Las Vegas Sun

July 24, 2014

Currently: 98° — Complete forecast | Log in | Create an account

Washoe County schools seeks end run around supermajority rule for taxes

A Washoe County school maintenance funding bill could reshape the legislative tax debate this year, providing a potential roadmap to circumventing the requirement that a two-thirds majority of lawmakers pass tax increases.

Assembly Bill 46 would hand the power to the local school board to raise sales and property taxes within Washoe County by an estimated $20 million a year for school maintenance. The bill, if passed, would require a simple majority vote from the Legislature. The taxes would be implemented following a vote by the school board.

The two-thirds majority requirement, put in the state’s constitution by voters in 1996, has stymied efforts to raise taxes at the Nevada Legislature for nearly two decades.

Traditionally, school boards have gone to voters to pass tax increases to pay for school construction and maintenance. But in recent years, voters in Washoe and Clark have shot down tax increase questions for school buildings.

Advocates for AB 46 say the bill is meant to be narrowly tailored to address an immediate funding crisis in Washoe County, which has a high number of older buildings.

Advocates, which include Republican and Democratic lawmakers from Washoe County, have been working on the bill for over a year. Business groups and labor unions testified in support of the measure.

But still, Gov. Brian Sandoval, who is from Reno, has not backed it.

“The Governor has deep concerns about precedent setting legislation which would give school districts the ability to increase sales and property taxes without a vote by the people,” his office said in a statement about the bill.

He added that he’s concerned about the state of the schools in Washoe County.

As originally introduced, the bill would have required the Washoe County Commission to increase sales tax in the county, which is anchored by Reno, by a quarter of one percent and slightly increase property taxes. It would have required a two-thirds vote of the Legislature.

But an amended version, presented Tuesday at the hearing by Assemblyman David Bobzien, D-Reno, would allow the Washoe County School Board to pass a resolution to increase taxes.

Because it is “enabling legislation”-- so-called because it enable another government entity to raise taxes-- the new bill would only require a simple majority, according to a legal opinion by the Legislative Counsel Bureau.

Clark County School District officials did not testify on the bill.

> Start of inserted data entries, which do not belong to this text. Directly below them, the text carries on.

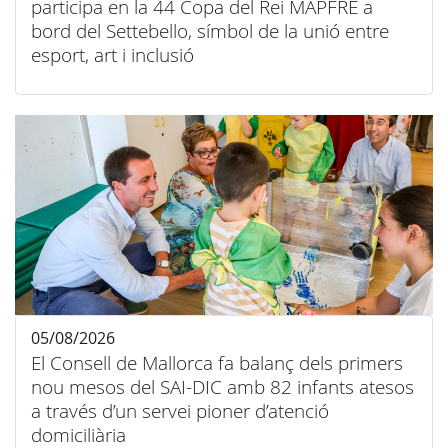
participa en la 44 Copa del Rei MAPFRE a
bord del Settebello, símbol de la unió entre
esport, art i inclusió
05/08/2026
El Consell de Mallorca fa balanç dels primers
nou mesos del SAI-DIC amb 82 infants atesos
a través d’un servei pioner d’atenció
domiciliària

But a district official made clear Clark County School District would also like the power to tax.

“We certainly believe that authority entrusted to trustees in Washoe County should be extended to Clark County, the largest county in the state,” said Joyce Haldeman, associate superintendent for Clark County School District and the lead representative for the district in Carson City. “We support Washoe's initiative and hope that legislators will provide the same opportunity for CCSD trustees to engage with the community and come up with solutions that work for Clark County.”

Clark County School District put a capital improvement tax question in front of voters in November, but it was handily defeated.

The Legislature has passed “enabling legislation” in prior years that gave county commissions the power to pass a tax. Additionally, school boards and county commissions can put tax questions to voters.

But this is the first time power would be given directly to a school board to raise taxes.

Nevada does not have “home rule,” which means local government bodies, including counties, cities and school districts, have to seek permission from the Legislature to do many things, including raising taxes and even towing vehicles from parking lots.

Sen. Debbie Smith, D-Sparks, called the school maintenance issue in Washoe County a “crisis.” She also said it was an equity issue, since Clark County School District had more revenue streams available to it during the boom years, because of past legislation.

In an interview prior to the hearing, she was asked about Sandoval’s apparent neutrality on the issue.

“We all should feel an obligation to make this right,” she said. “We need his support to make this happen for the children in Washoe County.”

Assemblyman Pat Hickey, R-Reno, said he understood the governor waiting for the process in the Legislature to play out. Asked whether Republicans would override a Sandoval veto on the measure, Hickey said he hadn’t thought that far ahead.